Tuning Selectivity in the Direct Conversion of Methane to Methanol: Bimetallic Synergistic Effects on the Cleavage of C-H and O-H Bonds over NiCu/CeO 2 Catalysts.

The efficient activation of methane and the simultaneous water dissociation are crucial in many catalytic reactions on oxide-supported transition metal catalysts. On very low-loaded Ni/CeO 2 surfaces, methane easily fully decomposes, CH 4 → C + 4H, and water dissociates, H 2 O→ OH + H. However, in important reactions such as the direct oxidation of methane to methanol (MTM), where complex interplay exists between reactants (CH 4 , O 2 ), it is desirable to avoid the complete dehydrogenation of methane to carbon. Remarkably, the barrier for the activation of C-H bonds in CH x ( x = 1-3) species on Ni/CeO 2 surfaces can be manipulated by adding Cu, forming bimetallic NiCu clusters, whereas the ease for cleavage of O-H bonds in water is not affected by ensemble effects, as obtained from density functional theory-based calculations.
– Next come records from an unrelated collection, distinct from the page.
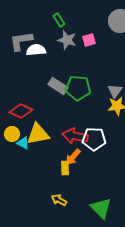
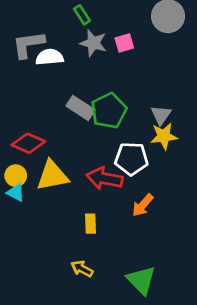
green pentagon: (78, 88) -> (109, 111), turned -30
white pentagon: (94, 139) -> (131, 159), moved
cyan triangle: (23, 143) -> (16, 193), moved
orange arrow: (73, 157) -> (143, 205), moved

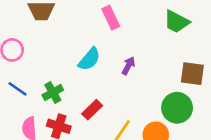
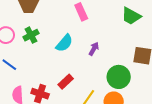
green cross: (53, 92) -> (31, 35), moved
green circle: (177, 108) -> (119, 77), moved

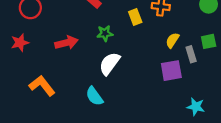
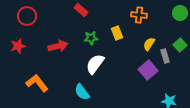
yellow rectangle: (135, 17) -> (117, 33), moved
green square: (209, 41) -> (180, 45), turned -32
purple square: (171, 71) -> (148, 70), turned -30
CH 4 activation occurs only on Ni sites, and H 2 O activation occurs on both Ni and Cu sites. The MTM reaction pathway for the example of the Ni 3 Cu 1 /CeO 2 model catalyst predicts a higher selectivity and a lower activation barrier for methanol production, compared with that for Ni 4 /CeO 2 . These findings point toward a possible strategy to design active and stable catalysts which can be employed for methane activation and conversions.